Allow me to stray from libraryland for a moment and share some news about NYC bookstores.
Morningside Bookshop will be
closing its doors at the end of the week. The owner, Peter Soter, owes his landlord (Columbia University) $158,000 in back rent for the store's space on 114th and Broadway. If you know anything about the book biz, you probably realize how impossibly difficult it is to sustain an independent bookstore in this (or any) city, much less turn a profit.

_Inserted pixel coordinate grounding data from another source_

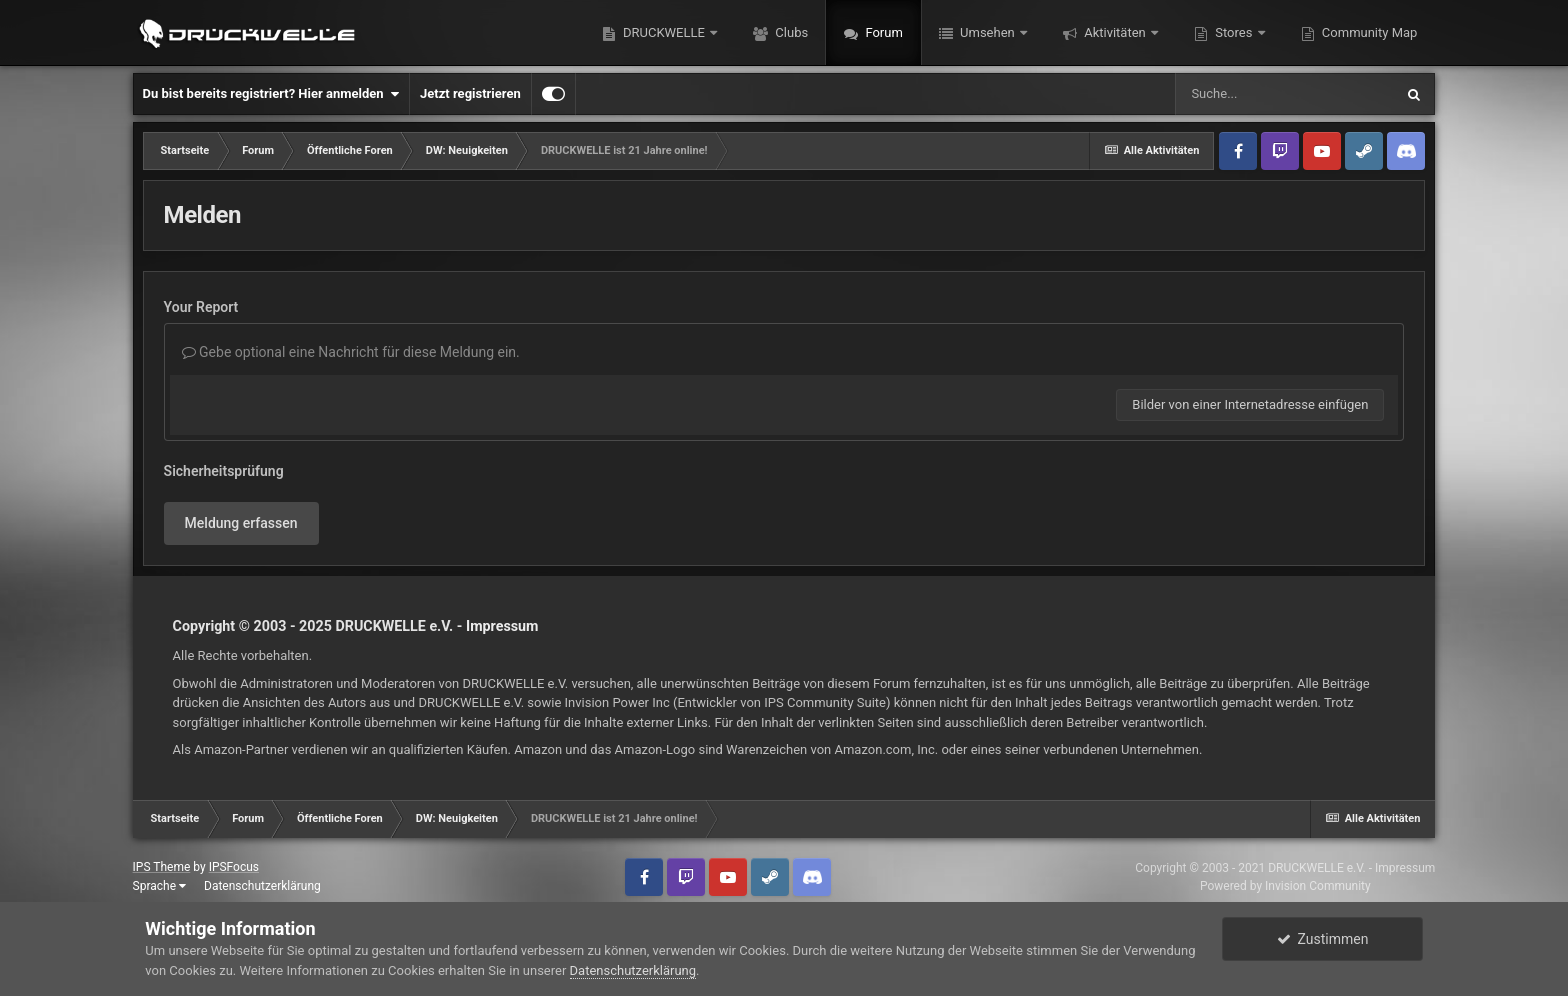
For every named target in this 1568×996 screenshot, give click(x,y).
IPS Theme (162, 867)
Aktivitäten (1115, 32)
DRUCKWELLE (664, 32)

I've done the majority of my book-buying at Morningside's neighborhood indie competitor,
Book Culture (née Labyrinth). I admit that without guilt: Book Culture is a great bookstore with a strong academic bent. I suspect that in the battle for customer dollars, Morningside Bookshop has been doomed for some time. Book Culture maintains a significantly larger selection of titles and has direct ties to Columbia's students and faculty. At 112th and Broadway, the incomparable
Bank Street Bookstore stocks everything parents and under-aged bibliophiles desire. And then there's the Columbia University Bookstore — ahem, Barnes & Noble — that sits directly across the street from Morningside Bookshop. In short, I'm surprised it lasted this long.

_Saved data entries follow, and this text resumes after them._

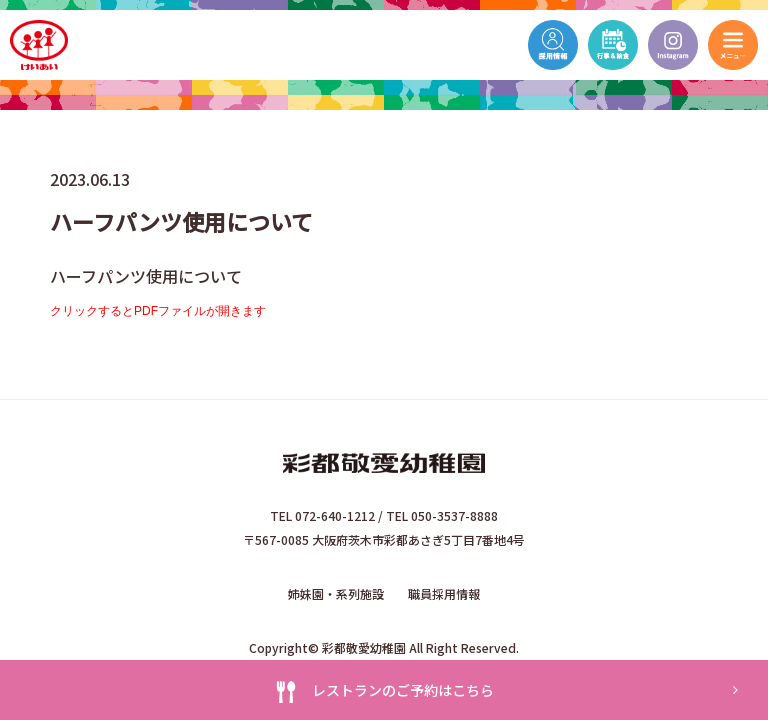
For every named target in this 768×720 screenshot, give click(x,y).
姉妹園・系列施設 (336, 593)
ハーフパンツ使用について (146, 276)
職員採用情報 (444, 593)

Over in Fort Greene, a couple of entrepreneurial book-lovers are hoping their neighborhood will embrace
Greenlight Bookstore when it opens this fall. Will it work? According to
this NY Times article from last September, the community is clamouring for a local independent bookstore.
Finally, here's a "bookstore" that has no chance of failing: the
Carturesti Book Exhibition transplants the look and feel of Bucharest's Carturesti bookstore to the Romanian Cultural Institute, New York. Enjoy the
literary atmosphere with no sales pressure!